The editorial office grew. The newspaper could even afford foreign correspondents – though not in London, Rio or Bejing  but in Hanoi, in order to provide the large number of Vietnamese immigrants news from their homeland.  To expand its reach, Spanish and Vietnamese editions were started. Shortly before the turn of the millennium, many media experts declared the best newspaper in the Bay Area was no longer published in San Francisco, but in its neighboring city, San Jose, in the heart of Silicon Valley.
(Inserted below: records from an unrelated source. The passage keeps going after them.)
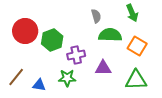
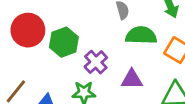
purple cross: (76, 55) -> (96, 62), turned -30

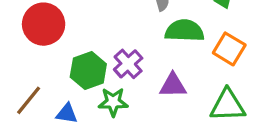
green hexagon: (64, 42) -> (88, 70), moved

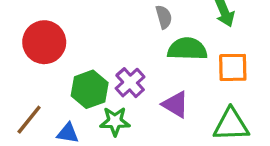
orange square: (229, 49) -> (233, 67), turned -32
purple triangle: (173, 85) -> (176, 104), turned 32

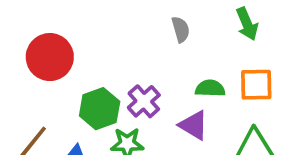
green semicircle: (187, 49) -> (210, 88), moved, size x0.7

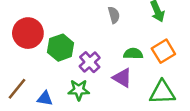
orange square: (256, 85) -> (163, 51), turned -30
green hexagon: (100, 109) -> (61, 48), moved

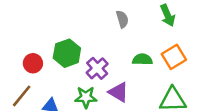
red circle: (28, 33) -> (33, 63), moved, size x0.6
purple triangle: (122, 78) -> (119, 92), moved

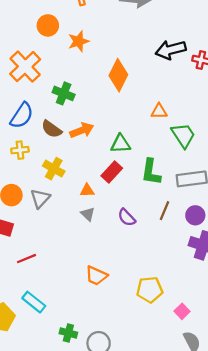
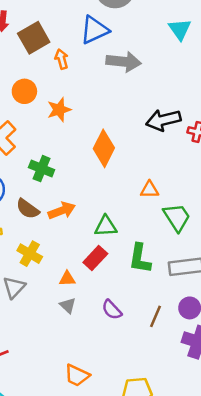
brown line: (164, 211) -> (156, 316), moved

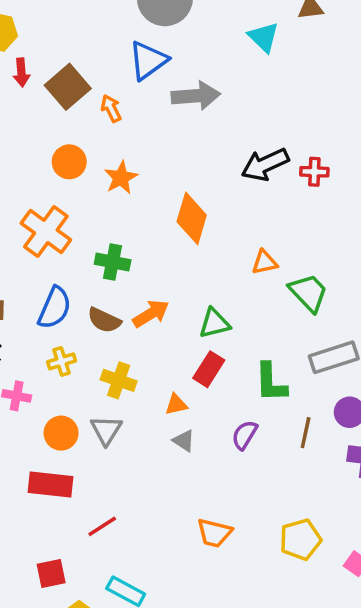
green L-shape: (140, 258) -> (271, 382), moved
purple semicircle: (112, 310) -> (245, 435), turned 85

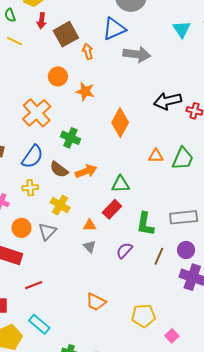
orange star: (121, 178) -> (85, 91), turned 30
green trapezoid: (308, 293) -> (183, 159), moved, turned 55

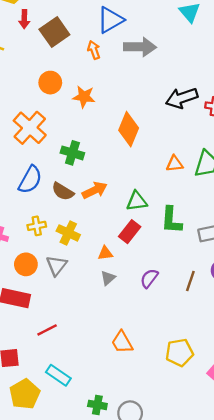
orange arrow: (88, 51) -> (94, 50), moved
yellow cross: (30, 188) -> (37, 226), moved
green L-shape: (145, 224) -> (171, 220), moved
gray triangle: (90, 247) -> (108, 278), turned 40
orange trapezoid: (96, 302) -> (122, 342), turned 40

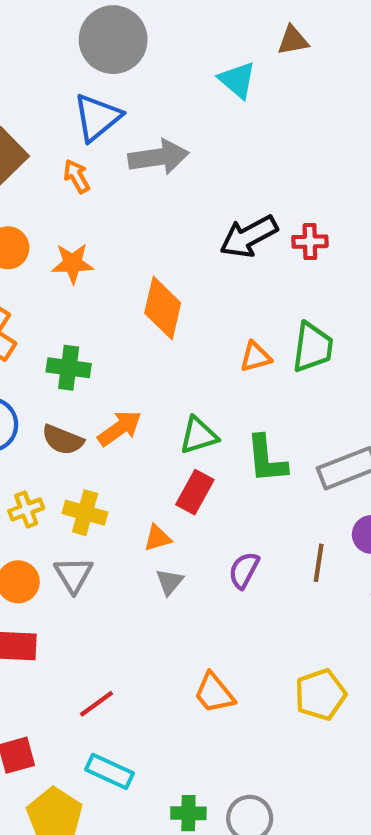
red line: (47, 330) -> (97, 704), moved

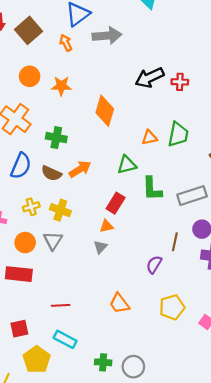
green triangle: (198, 435) -> (127, 165), moved
orange triangle: (158, 538) -> (106, 226), moved
purple semicircle: (244, 570) -> (154, 265), moved
red line: (97, 704) -> (61, 305), turned 30

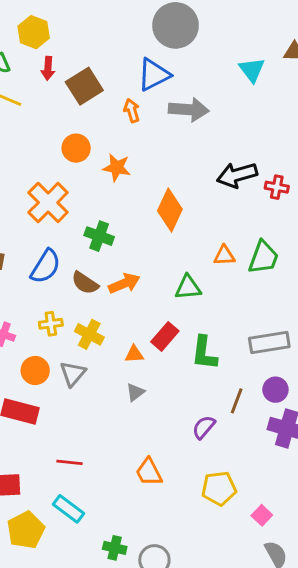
green L-shape: (152, 189) -> (204, 353), moved
orange triangle: (106, 226) -> (134, 354), moved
The Mercury News also wanted to expand into San Francisco and opened an office in Union Square. Thus, similar errors were committed as in Germany, when the Süddeutsche Zeitung tried to expand into North Rhine-Westphalia and Die Welt into Bavaria.
Fluff – No Substance
What the Mercury News looks like today is quickly summarized: Content-wise, fluff is given precedence. Supposedly the readers get what they want, as if their brains have shrunk, thanks to the colorful picture orgies that form the newspaper pages and the website alike. Sex and crime, the local and mundane have displaced more important topics. The foreign correspondence office in Vietnam is closed and the paper moved out of San Francisco long ago. The newsroom, which in the best of times employed over 400 journalists, operates with 170 today. This is still a stately number based on European standards, yet such comparisons make little sense because it’ the rigid cutbacks that leave an editorial office bleeding.
Theodore Glasser, journalism professor at Stanford University, thinks the newspaper is “abominable”. His colleague Dawn Garcia, who once worked at the Mercury News as a top editor, considers cancelling her subscription to the paper as it’s become superfluous. But she hasn’t completely made up her mind: “I grew up here. And I read the obituaries!” she says with dark humor.  “Now, the best is the home and garden supplement.”